2.4. Preparation of A. rhizogenes Inoculation Solution

Single colonies of A. rhizogenes strains K599, MSU440, and C58C1 harboring the pCAMBIA1305-GFP plasmid were inoculated into 1 mL of TY medium. K599 and MSU440 cultures contained 50 mg∙L−1 kanamycin sulfate and 50 mg∙L−1 streptomycin, while C58C1 also contained 50 mg∙L−1 rifampicin. After incubation at 28 °C for 12–16 h, the cultures were expanded at a 1:100 ratio until the OD600 reached 0.4–1.2 [21]. The bacterial cells were harvested by centrifugation at 6000 r∙min−1 for 10 min and then resuspended in an equal volume of Both MES solution (10 mmol∙L−1 MES-KOH, pH 5.6, 10 mmol∙L−1 MgCl2, 200 μmol∙L−1 acetosyringone) and MS liquid medium (4.5 g/L MS, pH 5.6). The infection solution, prepared without resuspension, could be directly used for subsequent experiments. All prepared solutions were stored for further use.

2.5. Establishment of Transformation System and Hairy Root Induction

Cuttings of ‘Xiangnong Xiangyun’ and ‘Hei Zhenzhu’ were submerged in A. rhizogenes inoculation solutions (OD600 = 0.8 for K599, MSU440, and C58C1) for 10 min.

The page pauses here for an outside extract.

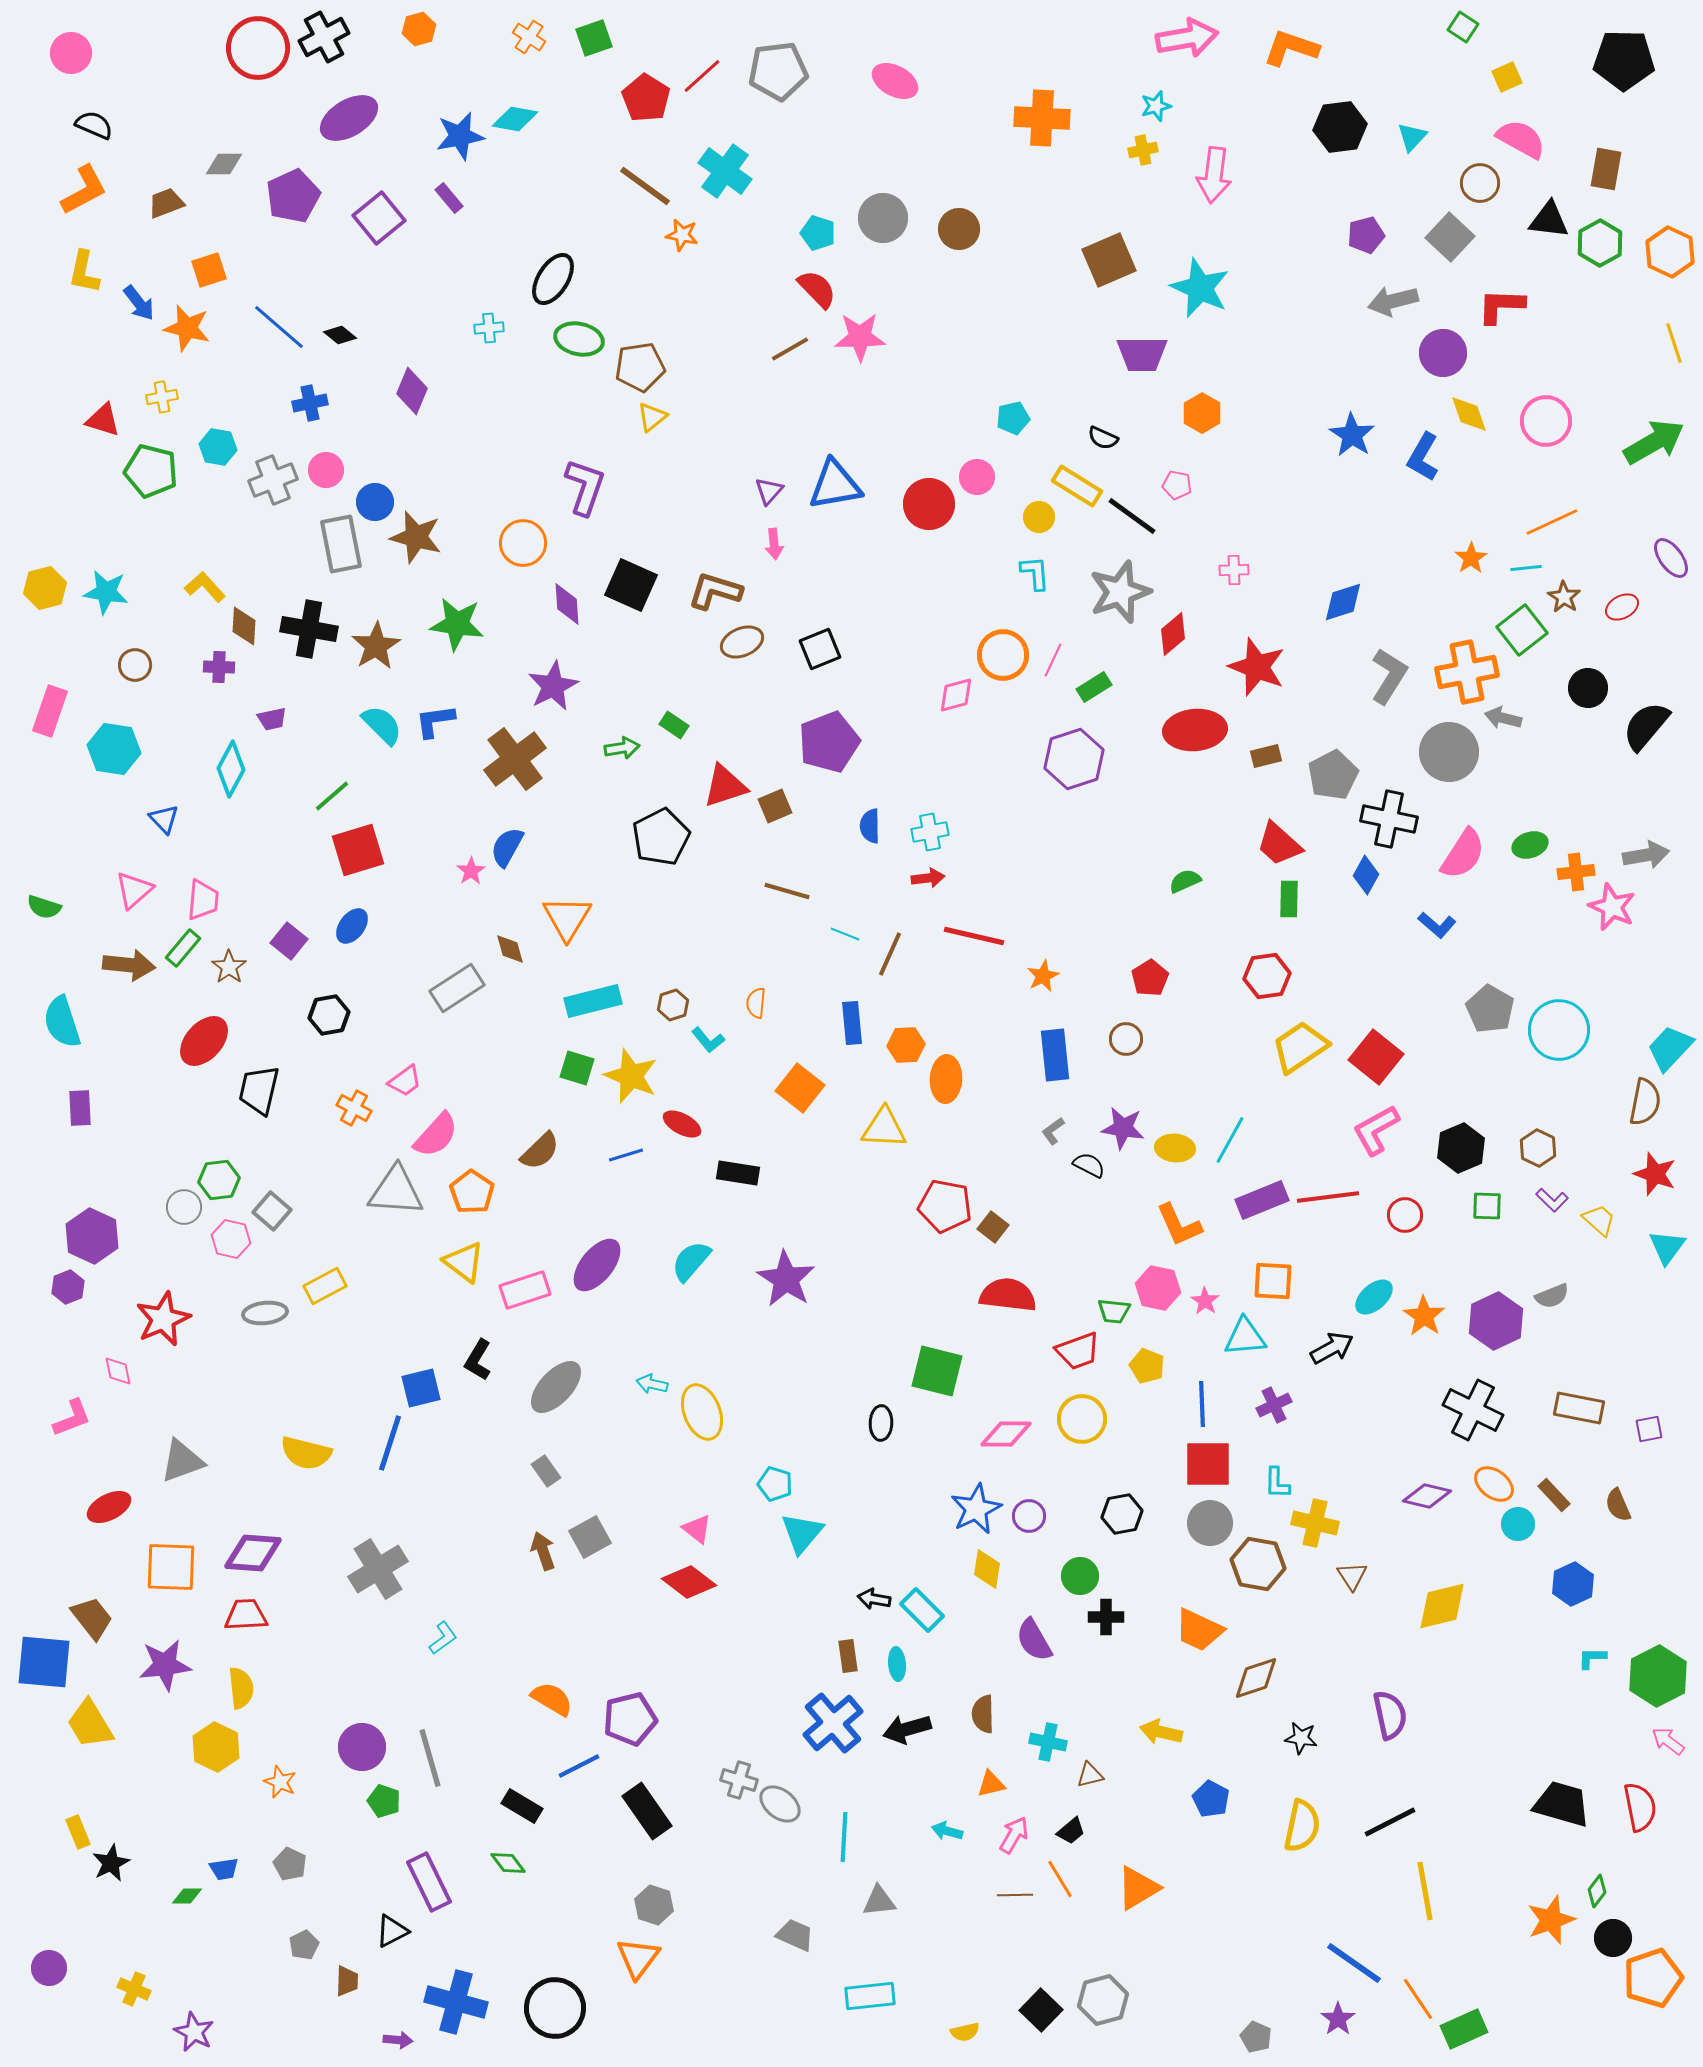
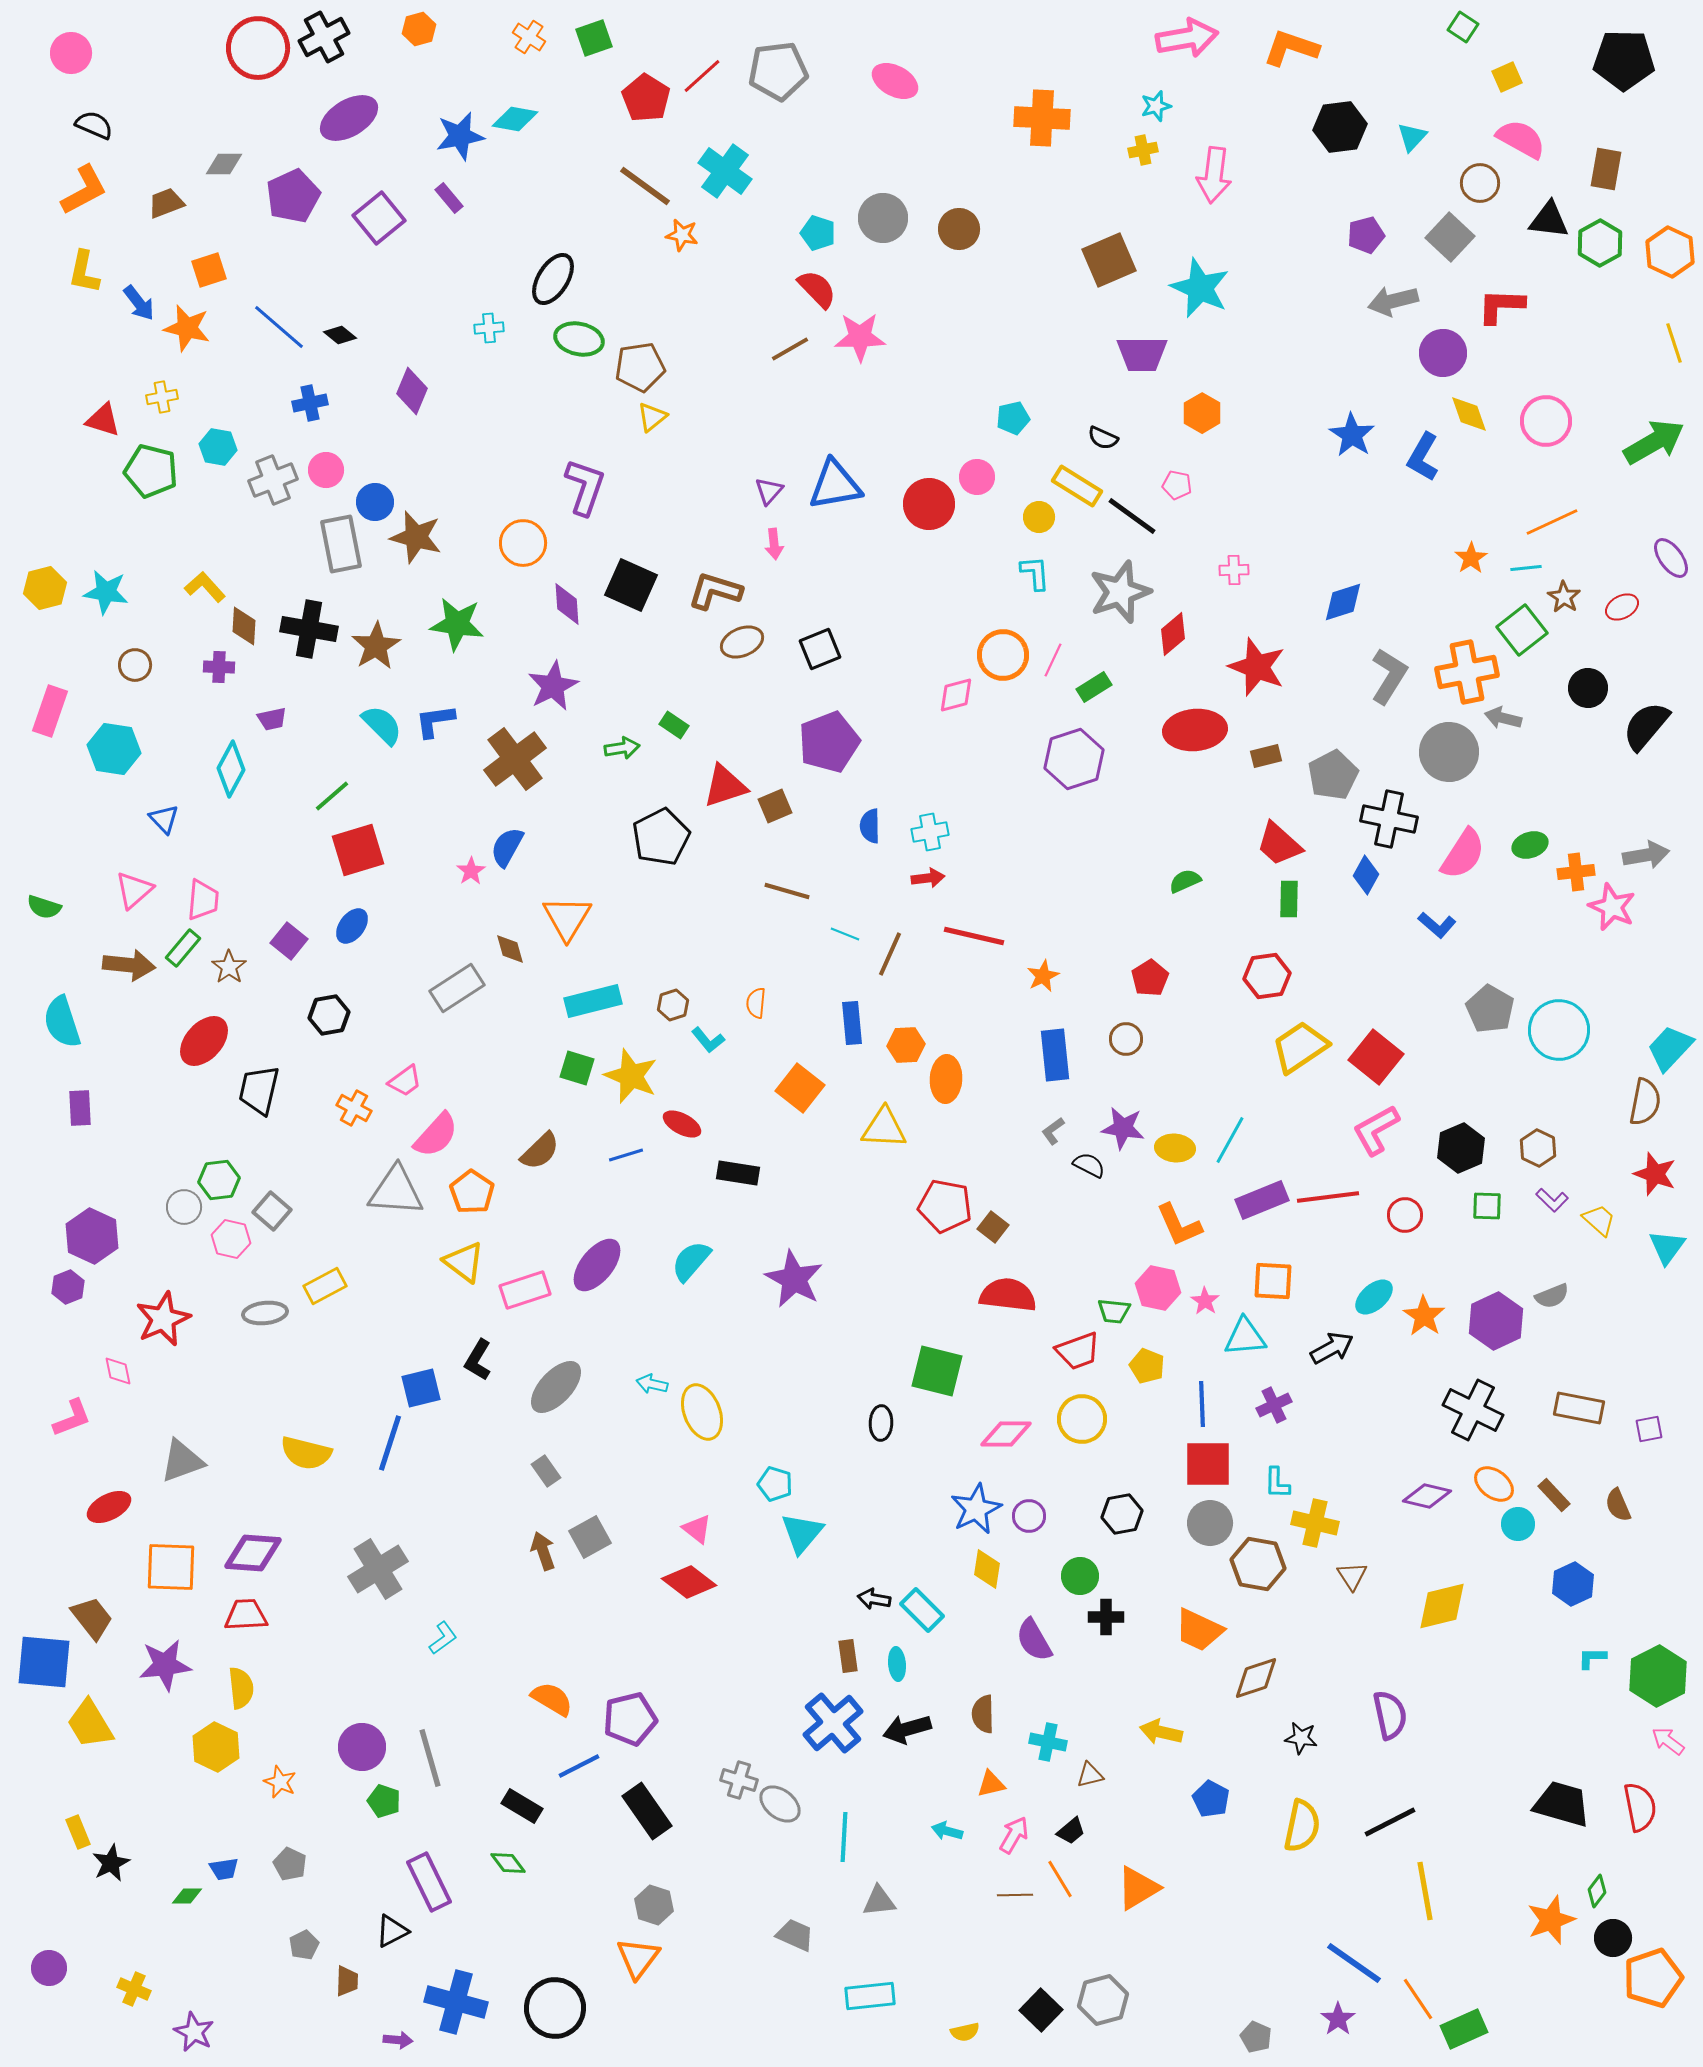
purple star at (786, 1279): moved 8 px right; rotated 4 degrees counterclockwise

The cuttings were then placed in a vermiculite substrate, with 20 cuttings per group and three replicates, and maintained in a greenhouse at 28 °C. The substrate moisture content was monitored daily and maintained at approximately 80%. Watering was conducted on average once every two days during the summer and once every five days in the winter, with adjustments made according to specific conditions as necessary. Hairy root formation was observed after one month.

2.6. Optimization of Transformation System

Based on the A. rhizogenes-mediated transformation system established in preliminary trials, to optimize the conditions for hairy root induction, a three-factor, three-level orthogonal experiment was conducted, focusing on the composition of the infiltration solution, bacterial concentration, and infiltration duration (Table 1). An L9 (33) orthogonal design (Table 2) was implemented, with each treatment group containing 20 cuttings, and each experiment was replicated three times. The infiltration method involved fully submerging the cuttings in the bacterial solution. After one month of cultivation, the rooting conditions of the cuttings were observed and statistically analyzed. The aim is to optimize the existing transformation system and to screen for the critical factors and optimal conditions that influence the induction of hairy roots in L. chinense cuttings.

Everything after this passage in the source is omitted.